# Plotting Distributions

Now it is time to apply and expand our knowledge of plotting in matplotlib to the visualization of distributions. This is an important part of exploring datasets to understand the composition of the various fields. 

### Learning Objective

At the end of this notebook you will be able to:

    Implement binning of continuous data
    Create histograms to visualize distributions
    Build bar charts from a dataset
    Visualize 2 distributions in one chart
    Build complex and composite charts from a dataset
    Split charts using categorical variables
    
We'll be using Pandas DataFrames as the basis for these exercises as this is a usual use case while doing EDA.
We will continue to use matplotlib and introduce Seaborn as an additional way to create nice charts.

We will be working with data from the Bureau of Transportation Statistics of the U.S. Department of Transportation

The specific dataset we are working with can be downloaded here:
https://www.transtats.bts.gov/DL_SelectFields.asp?gnoyr_VQ=FGJ&QO_fu146_anzr=b0-gvzr


In [None]:
import matplotlib # Imports entire matplotlib library
import matplotlib.pyplot as plt # Imports the plotting interface and gives a shortcut
import numpy as np # we will use numpy to generate the data used in our sample charts
import pandas as pd
import seaborn as sns

### What is a histogram?
It is a common chart type that is helpful in showing how values of an observations in a dataset are distributed throughout the dataset. In other words, how many observations being to each value or set of values.
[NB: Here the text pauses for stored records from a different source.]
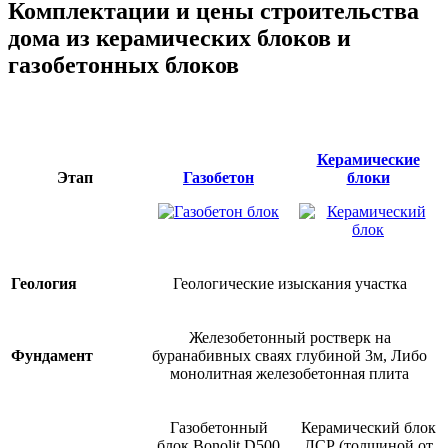
Комплектации и цены строительства
дома из керамических блоков и
газобетонных блоков
Керамические
Этап
Газобетон
блоки
Геология
Геологические изыскания участка
Железобетонный ростверк на
Фундамент
буранабивных сваях глубиной 3м, Либо
монолитная железобетонная плита
Газобетонный
Керамический блок
блок Bonolit D500
ЛСР (толщиной от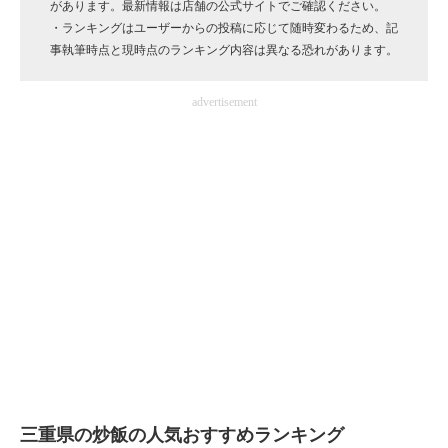
があります。最新情報は店舗の公式サイトでご確認ください。
企業向けIT製品の総合サイト
・ランキングはユーザーからの投稿に応じて随時変わるため、記
事執筆時点と現時点のランキング内容は異なる恐れがあります。
IT製品の技術・比較・事例
advertisement
製造業のIT導入・活用を支援
モノづくり技術者専門サイト
エレクトロニクス専門サイト
電子設計の基本と応用
エネルギーの専門メディア
建設×テクノロジーの最前線
ちょっと気になるネットの話題
三重県の炒飯の人気おすすめランキング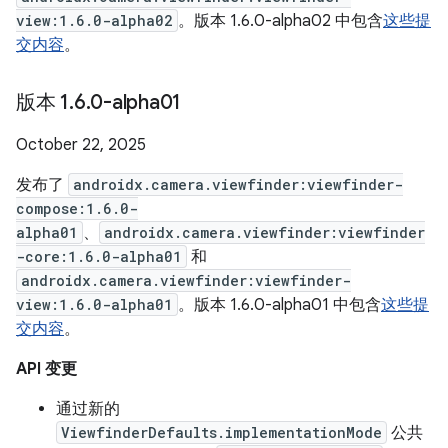
view:1.6.0-alpha02
。版本 1.6.0-alpha02 中包含
这些提
交内容
。
版本 1
.
6
.
0-alpha01
October 22, 2025
发布了
androidx.camera.viewfinder:viewfinder-
compose:1.6.0-
alpha01
、
androidx.camera.viewfinder:viewfinder
-core:1.6.0-alpha01
和
androidx.camera.viewfinder:viewfinder-
view:1.6.0-alpha01
。版本 1.6.0-alpha01 中包含
这些提
交内容
。
API 变更
通过新的
ViewfinderDefaults.implementationMode
公共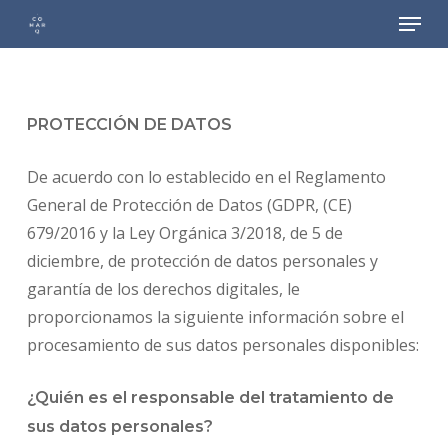
Menu
Skip
to
main
content
PROTECCIÓN DE DATOS
De acuerdo con lo establecido en el Reglamento
General de Protección de Datos (GDPR, (CE)
679/2016 y la Ley Orgánica 3/2018, de 5 de
diciembre, de protección de datos personales y
garantía de los derechos digitales, le
proporcionamos la siguiente información sobre el
procesamiento de sus datos personales disponibles:
¿Quién es el responsable del tratamiento de
sus datos personales?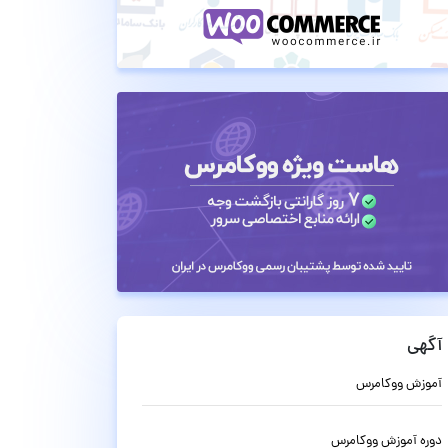
آگهی
آموزش ووکامرس
دوره آموزش ووکامرس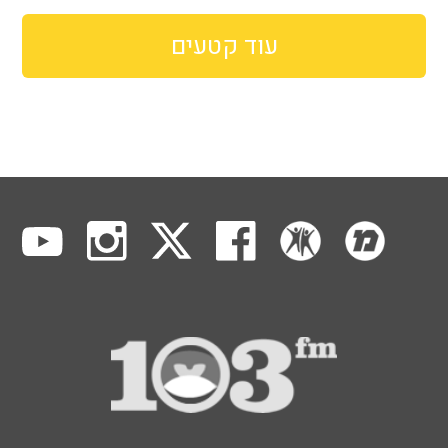
עוד קטעים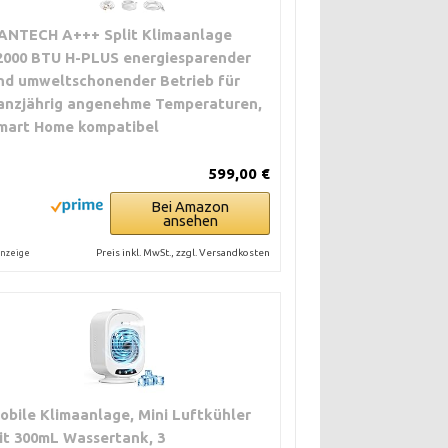
ANTECH A+++ Split Klimaanlage
2000 BTU H-PLUS energiesparender
nd umweltschonender Betrieb für
anzjährig angenehme Temperaturen,
mart Home kompatibel
599,00 €
Bei Amazon
ansehen
Preis inkl. MwSt., zzgl. Versandkosten
nzeige
obile Klimaanlage, Mini Luftkühler
it 300mL Wassertank, 3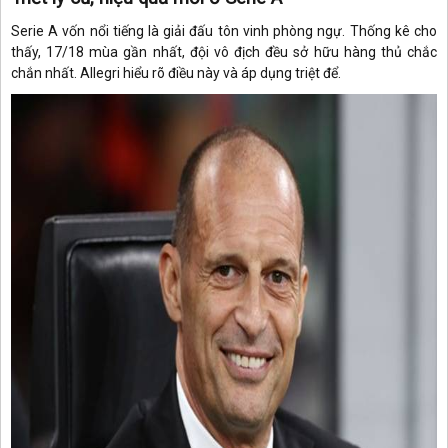
Serie A vốn nổi tiếng là giải đấu tôn vinh phòng ngự. Thống kê cho
thấy, 17/18 mùa gần nhất, đội vô địch đều sở hữu hàng thủ chắc
chắn nhất. Allegri hiểu rõ điều này và áp dụng triệt để.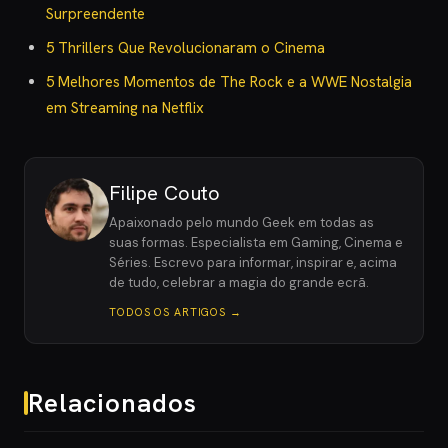
Surpreendente
5 Thrillers Que Revolucionaram o Cinema
5 Melhores Momentos de The Rock e a WWE Nostalgia
em Streaming na Netflix
Filipe Couto
Apaixonado pelo mundo Geek em todas as
suas formas. Especialista em Gaming, Cinema e
Séries. Escrevo para informar, inspirar e, acima
de tudo, celebrar a magia do grande ecrã.
TODOS OS ARTIGOS →
Relacionados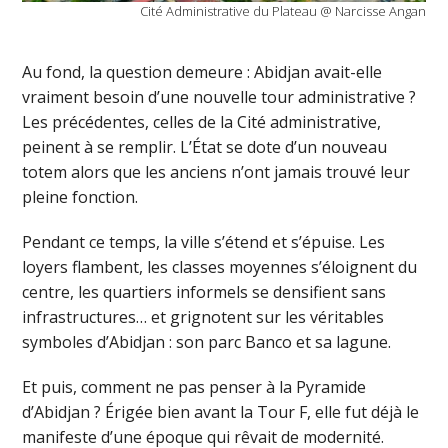
Cité Administrative du Plateau @ Narcisse Angan
Au fond, la question demeure : Abidjan avait-elle
vraiment besoin d’une nouvelle tour administrative ?
Les précédentes, celles de la Cité administrative,
peinent à se remplir. L’État se dote d’un nouveau
totem alors que les anciens n’ont jamais trouvé leur
pleine fonction.
Pendant ce temps, la ville s’étend et s’épuise. Les
loyers flambent, les classes moyennes s’éloignent du
centre, les quartiers informels se densifient sans
infrastructures… et grignotent sur les véritables
symboles d’Abidjan : son parc Banco et sa lagune.
Et puis, comment ne pas penser à la Pyramide
d’Abidjan ? Érigée bien avant la Tour F, elle fut déjà le
manifeste d’une époque qui rêvait de modernité.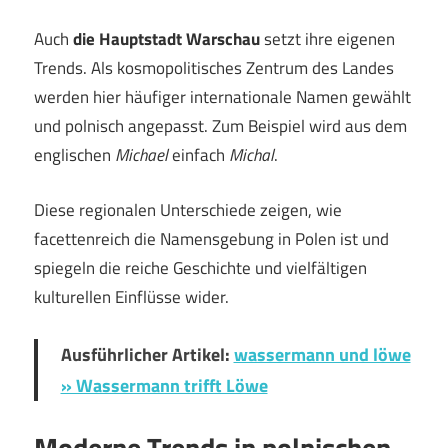
Auch
die Hauptstadt Warschau
setzt ihre eigenen
Trends. Als kosmopolitisches Zentrum des Landes
werden hier häufiger internationale Namen gewählt
und polnisch angepasst. Zum Beispiel wird aus dem
englischen
Michael
einfach
Michal
.
Diese regionalen Unterschiede zeigen, wie
facettenreich die Namensgebung in Polen ist und
spiegeln die reiche Geschichte und vielfältigen
kulturellen Einflüsse wider.
Ausführlicher Artikel:
wassermann und löwe
» Wassermann trifft Löwe
Moderne Trends in polnischen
Here is a simple example of 1000 random observations

In [None]:
x = np.random.randn(1000)
plt.hist(x);

This looks like a nice bell curve which is due to the fact that the numpy randn function takes samples from a normal distribution.
We will look at a real world dataset of flight delays to see how they are distributed.

In [None]:
# Path of the file to read
flights_filepath = '../data/586855489_T_ONTIME_REPORTING_April_2020_2.csv'

# Read the file into a variable iris_data
df = pd.read_csv(flights_filepath, header=0)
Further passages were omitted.